Mairet est revenu exprès de l’autre monde pour profiter d’une critique très judicieuse et très fine de mr le mal de Richelieu. Il a de bien beaux éclairs quand la rapidité des affaires et des plaisirs lui laisse des moments pour tirer en volant aux choses de littérature et de goût, et pour daigner s’en occuper une minute. Mairet a refait plus de cent vers dans cette pièce qui est la première en date du théâtre français. Il faut qu’il ait l’honneur de rappeler ce Lazare de son tombeau, cela est digne du petit-neveu du cardinal de Richelieu, le tout, s’il vous plaît, sans préjudice de la Crête.

Vous avez bien raison sur Lalli et sur La Barre. Vous varrez incessamment un ouvrage concernant l’Inde et ce Lally. Je le crois curieux, intéressant, hardi et sage, surtout très vrai dans tous ses points; vous en jugerez. Il est très certain qu’un mort n’est bon à rien, que le chevalier de la Barre serait devenu un des meilleurs officiers de France puisqu’il s’appliquait à son métier au milieu des dissipations et des débauches de la jeunesse. Son camarade, le fils du président de Tallonde, est un des meilleurs officiers qu’ait le roi de Prusse. Il en est extrêmement content, car il connaît jusqu’au dernier capitaine de ses armées.

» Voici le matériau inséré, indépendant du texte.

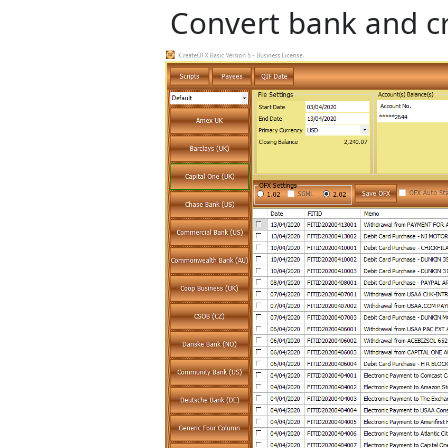
Convert bank and cr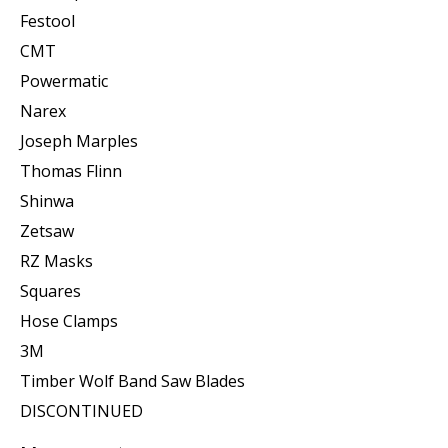
Festool
CMT
Powermatic
Narex
Joseph Marples
Thomas Flinn
Shinwa
Zetsaw
RZ Masks
Squares
Hose Clamps
3M
Timber Wolf Band Saw Blades
DISCONTINUED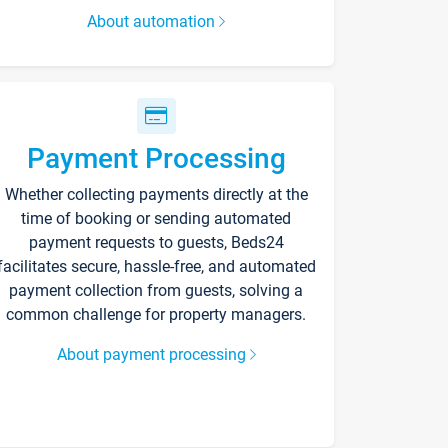
About automation
Payment Processing
Whether collecting payments directly at the
time of booking or sending automated
payment requests to guests, Beds24
facilitates secure, hassle-free, and automated
payment collection from guests, solving a
common challenge for property managers.
About payment processing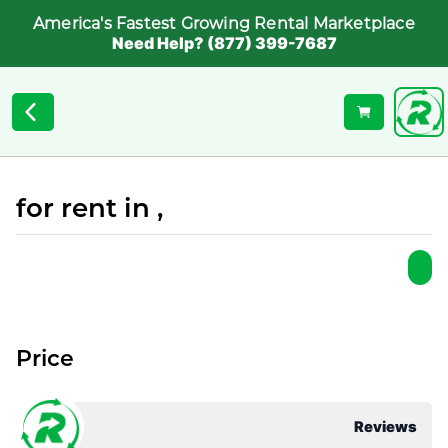
America's Fastest Growing Rental Marketplace
Need Help? (877) 399-7687
for rent in ,
Price
Reviews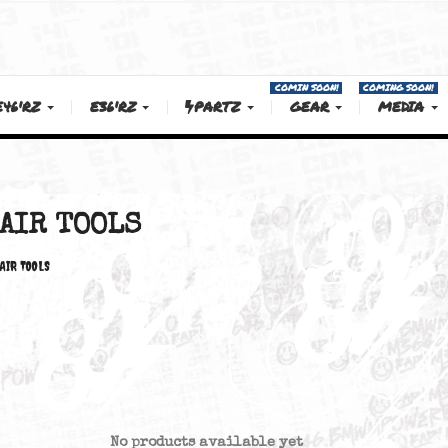
COMIN SOON!
E46'RZ
E36'RZ
PARTZ
GEAR
AIR TOOLS
AIR TOOLS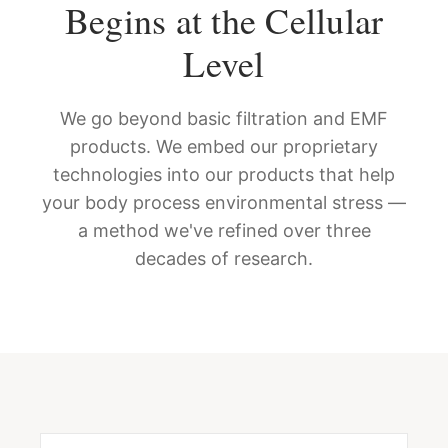
Begins at the Cellular
Level
We go beyond basic filtration and EMF
products. We embed our proprietary
technologies into our products that help
your body process environmental stress —
a method we've refined over three
decades of research.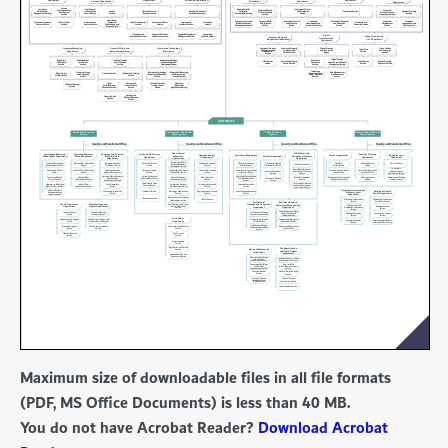
Maximum size of downloadable files in all file formats
(PDF, MS Office Documents) is less than 40 MB.
You do not have Acrobat Reader?
Download Acrobat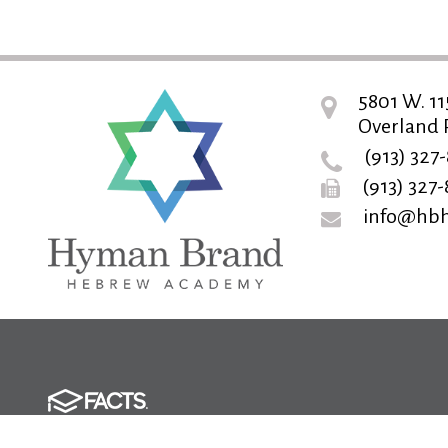
5801 W. 11
Overland P
(913) 327
(913) 327
info@hbh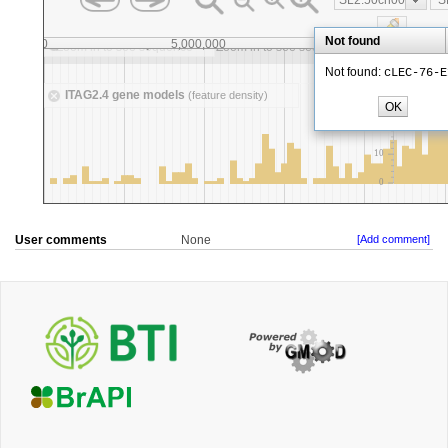
User comments
None
[Add comment]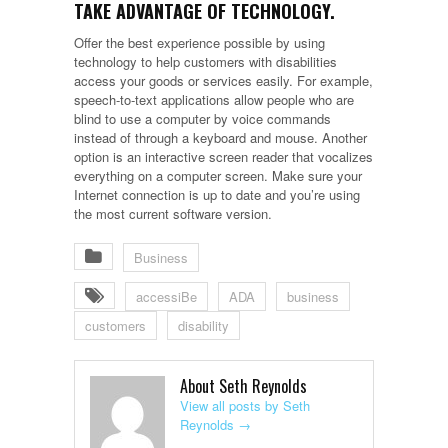
TAKE ADVANTAGE OF TECHNOLOGY.
Offer the best experience possible by using
technology to help customers with disabilities
access your goods or services easily. For example,
speech-to-text applications allow people who are
blind to use a computer by voice commands
instead of through a keyboard and mouse. Another
option is an interactive screen reader that vocalizes
everything on a computer screen. Make sure your
Internet connection is up to date and you’re using
the most current software version.
Business
accessiBe
ADA
business
customers
disability
About Seth Reynolds
View all posts by Seth
Reynolds
→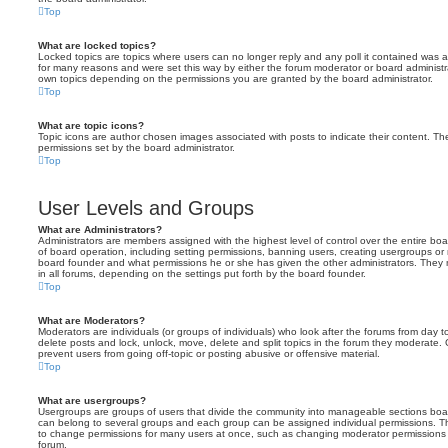
Top
What are locked topics?
Locked topics are topics where users can no longer reply and any poll it contained was 
for many reasons and were set this way by either the forum moderator or board administr
own topics depending on the permissions you are granted by the board administrator.
Top
What are topic icons?
Topic icons are author chosen images associated with posts to indicate their content. The
permissions set by the board administrator.
Top
User Levels and Groups
What are Administrators?
Administrators are members assigned with the highest level of control over the entire bo
of board operation, including setting permissions, banning users, creating usergroups o
board founder and what permissions he or she has given the other administrators. They m
in all forums, depending on the settings put forth by the board founder.
Top
What are Moderators?
Moderators are individuals (or groups of individuals) who look after the forums from day t
delete posts and lock, unlock, move, delete and split topics in the forum they moderate.
prevent users from going off-topic or posting abusive or offensive material.
Top
What are usergroups?
Usergroups are groups of users that divide the community into manageable sections boar
can belong to several groups and each group can be assigned individual permissions. Th
to change permissions for many users at once, such as changing moderator permissions o
forum.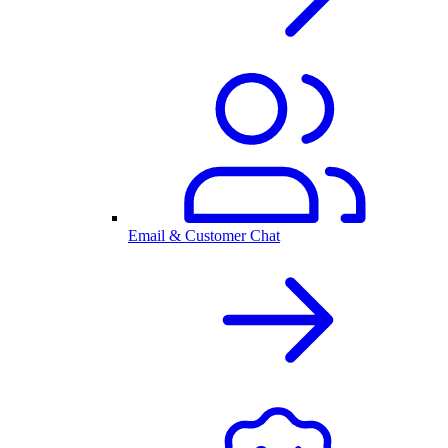
Email & Customer Chat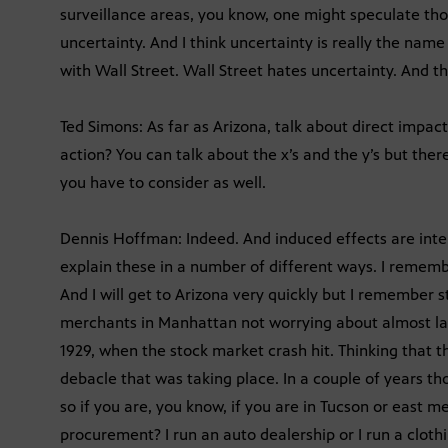
surveillance areas, you know, one might speculate tho
uncertainty. And I think uncertainty is really the nam
with Wall Street. Wall Street hates uncertainty. And th
Ted Simons: As far as Arizona, talk about direct impac
action? You can talk about the x’s and the y’s but th
you have to consider as well.
Dennis Hoffman: Indeed. And induced effects are inte
explain these in a number of different ways. I rememb
And I will get to Arizona very quickly but I remember 
merchants in Manhattan not worrying about almost laug
1929, when the stock market crash hit. Thinking tha
debacle that was taking place. In a couple of years t
so if you are, you know, if you are in Tucson or east m
procurement? I run an auto dealership or I run a clothi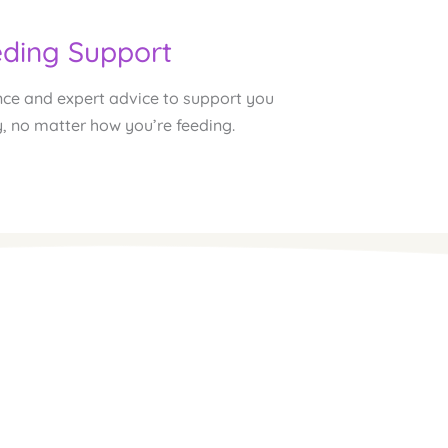
ding Support
ce and expert advice to support you 
, no matter how you’re feeding.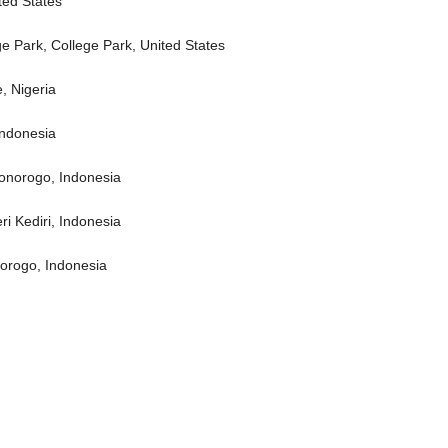
ted States
ge Park, College Park, United States
, Nigeria
Indonesia
Ponorogo, Indonesia
ri Kediri, Indonesia
norogo, Indonesia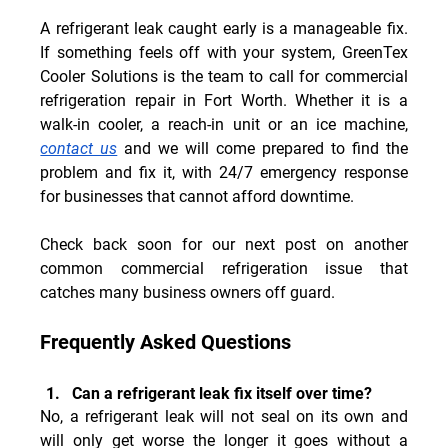
A refrigerant leak caught early is a manageable fix. 
If something feels off with your system, GreenTex 
Cooler Solutions is the team to call for commercial 
refrigeration repair in Fort Worth. Whether it is a 
walk-in cooler, a reach-in unit or an ice machine, 
contact us
 and we will come prepared to find the 
problem and fix it, with 24/7 emergency response 
for businesses that cannot afford downtime.
Check back soon for our next post on another 
common commercial refrigeration issue that 
catches many business owners off guard.
Frequently Asked Questions
Can a refrigerant leak fix itself over time?
No, a refrigerant leak will not seal on its own and 
will only get worse the longer it goes without a 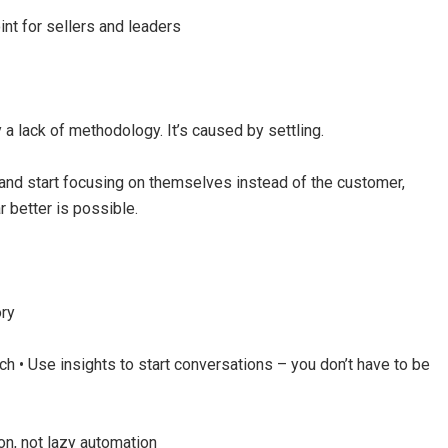
int for sellers and leaders
a lack of methodology. It’s caused by settling.
and start focusing on themselves instead of the customer,
better is possible.
ory
tch • Use insights to start conversations – you don’t have to be
on, not lazy automation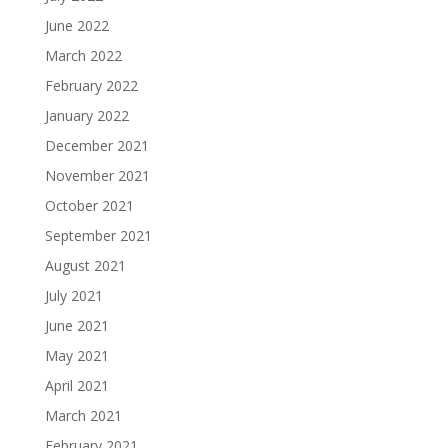
June 2022
March 2022
February 2022
January 2022
December 2021
November 2021
October 2021
September 2021
August 2021
July 2021
June 2021
May 2021
April 2021
March 2021
February 2021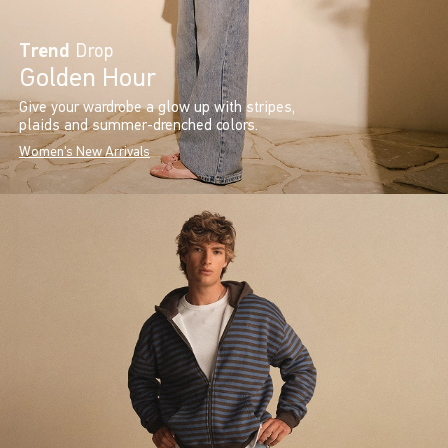
Trend
Drop
Golden Hour
Give your wardrobe a glow up with stripes,
plaids and summer-drenched colors.
Women's New Arrivals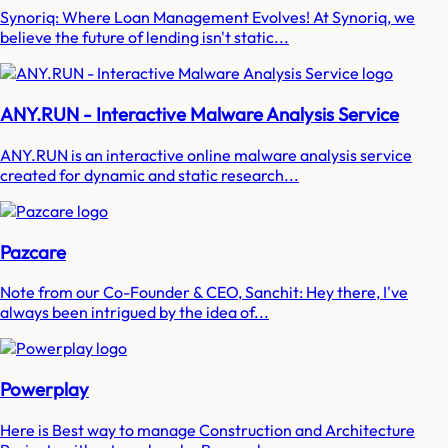
Synoriq: Where Loan Management Evolves! At Synoriq, we
believe the future of lending isn't static...
ANY.RUN - Interactive Malware Analysis Service
ANY.RUN is an interactive online malware analysis service
created for dynamic and static research...
Pazcare
Note from our Co-Founder & CEO, Sanchit: Hey there, I've
always been intrigued by the idea of...
Powerplay
Here is Best way to manage Construction and Architecture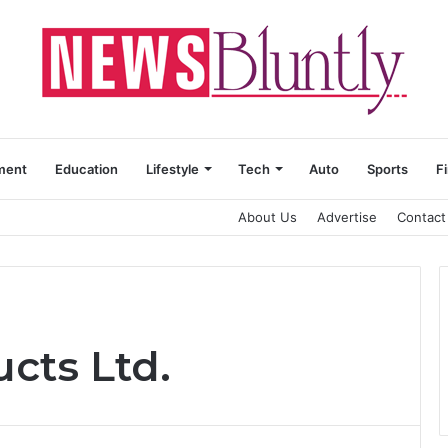
ment
Education
Lifestyle
Tech
Auto
Sports
F
About Us
Advertise
Contact
cts Ltd.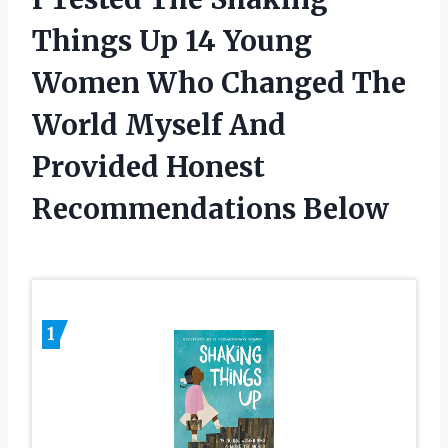
Things Up 14 Young
Women Who Changed The
World Myself And
Provided Honest
Recommendations Below
1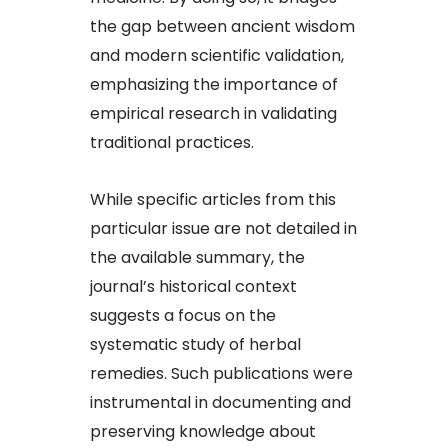
the gap between ancient wisdom
and modern scientific validation,
emphasizing the importance of
empirical research in validating
traditional practices.​
While specific articles from this
particular issue are not detailed in
the available summary, the
journal’s historical context
suggests a focus on the
systematic study of herbal
remedies. Such publications were
instrumental in documenting and
preserving knowledge about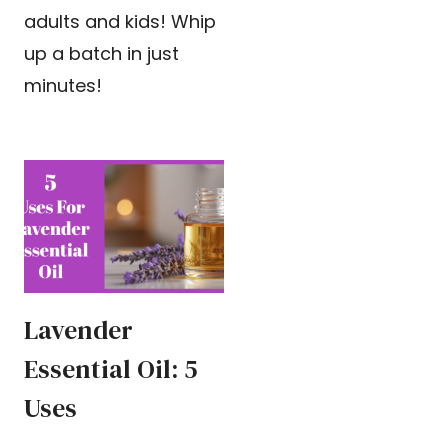
adults and kids! Whip
up a batch in just
minutes!
Lavender
Essential Oil: 5
Uses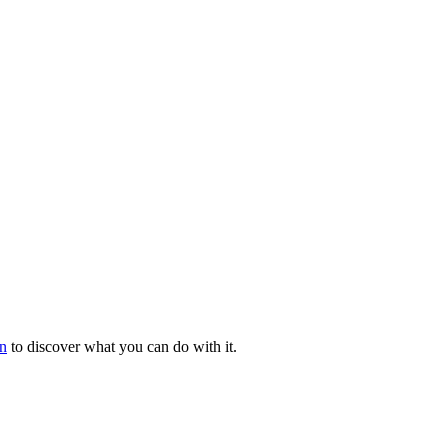
n
to discover what you can do with it.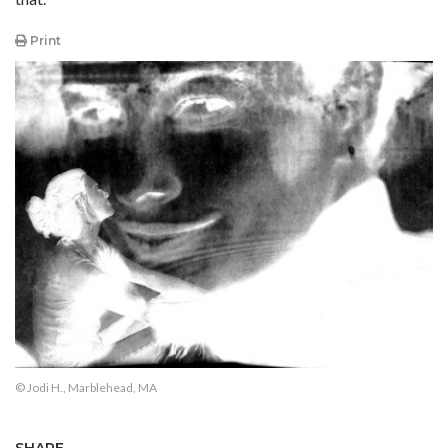
Print
© Jodi H., Marblehead, MA
SHARE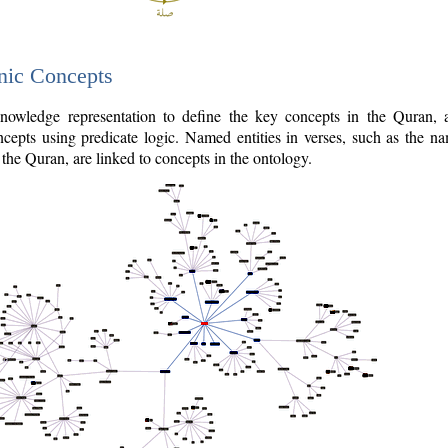
nic Concepts
owledge representation to define the key concepts in the Quran,
cepts using predicate logic. Named entities in verses, such as the na
the Quran, are linked to concepts in the ontology.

Vous m’offrez vos bons offices, mon cher ange, pour ma colonie. En voici une belle occasion. Un marquis genois nommé Vial ou Viale s’est adressé à un de nos comptoirs, et malheureusemt au plus pauvre, il lui a commandé des montres et des bijoux pour la cour de Maroc. Je me défiais beaucoup des Maroquains et des marquis. Le noble genois Viale n’en a pas usé noblement; il a fait une banqueroute complète et n’a pas daigné seulement répondre aux lettres que mes artistes lui ont écrites. Cette triste aventure retombe entièrement sur moi, et elle n’est pas la seule. Je ne suis point marquis, mais j’ai bâti des maisons pour toutes mes fabriques, et je leur ai avancé des sommes considérables, sans être secouru d’un denier par le ministère; j’ai vaincu cent obstacles, j’ai tout fait, j’ai tout combattu, et je combats encore. Vous connaissez mr l’envoyé de Gênes, il est votre ami. Les artistes auxquels le marquis a fait banqueroute, s’appellent Servand et Boursault. Ce sont deux très honnêtes gens, il sont pères de famille, ils méritent votre protection.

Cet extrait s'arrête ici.